→ AIM OF THE EXERCISE
Print the records below exactly. Omit every picture.
****************************************
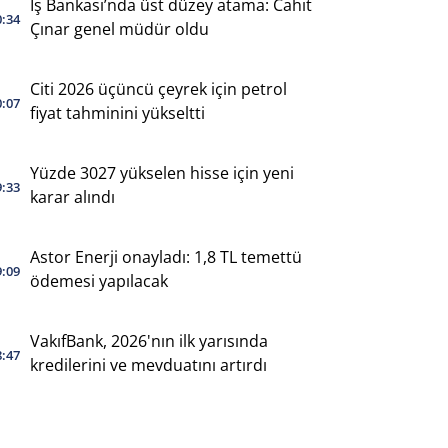
İş Bankası’nda üst düzey atama: Cahit
0:34
Çınar genel müdür oldu
Citi 2026 üçüncü çeyrek için petrol
0:07
fiyat tahminini yükseltti
Yüzde 3027 yükselen hisse için yeni
9:33
karar alındı
Astor Enerji onayladı: 1,8 TL temettü
9:09
ödemesi yapılacak
VakıfBank, 2026'nın ilk yarısında
8:47
kredilerini ve mevduatını artırdı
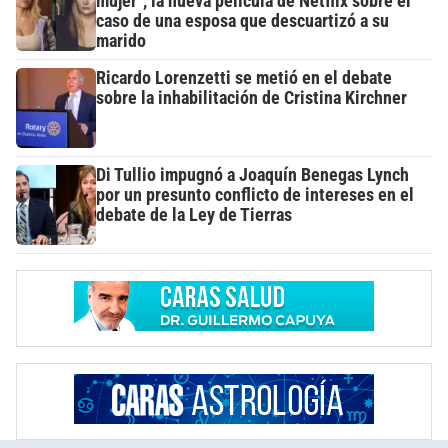
mujer", la nueva película de Netflix sobre el
caso de una esposa que descuartizó a su
marido
Ricardo Lorenzetti se metió en el debate
sobre la inhabilitación de Cristina Kirchner
Di Tullio impugnó a Joaquín Benegas Lynch
por un presunto conflicto de intereses en el
debate de la Ley de Tierras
****************************************
→ YOUR SOLUTION
İş Bankası’nda üst düzey atama: Cahit
0:34
Çınar genel müdür oldu
Citi 2026 üçüncü çeyrek için petrol
0:07
fiyat tahminini yükseltti
Yüzde 3027 yükselen hisse için yeni
9:33
karar alındı
Astor Enerji onayladı: 1,8 TL temettü
9:09
ödemesi yapılacak
VakıfBank, 2026'nın ilk yarısında
8:47
kredilerini ve mevduatını artırdı
mujer", la nueva película de Netflix sobre el
caso de una esposa que descuartizó a su
marido
Ricardo Lorenzetti se metió en el debate
sobre la inhabilitación de Cristina Kirchner
Di Tullio impugnó a Joaquín Benegas Lynch
por un presunto conflicto de intereses en el
debate de la Ley de Tierras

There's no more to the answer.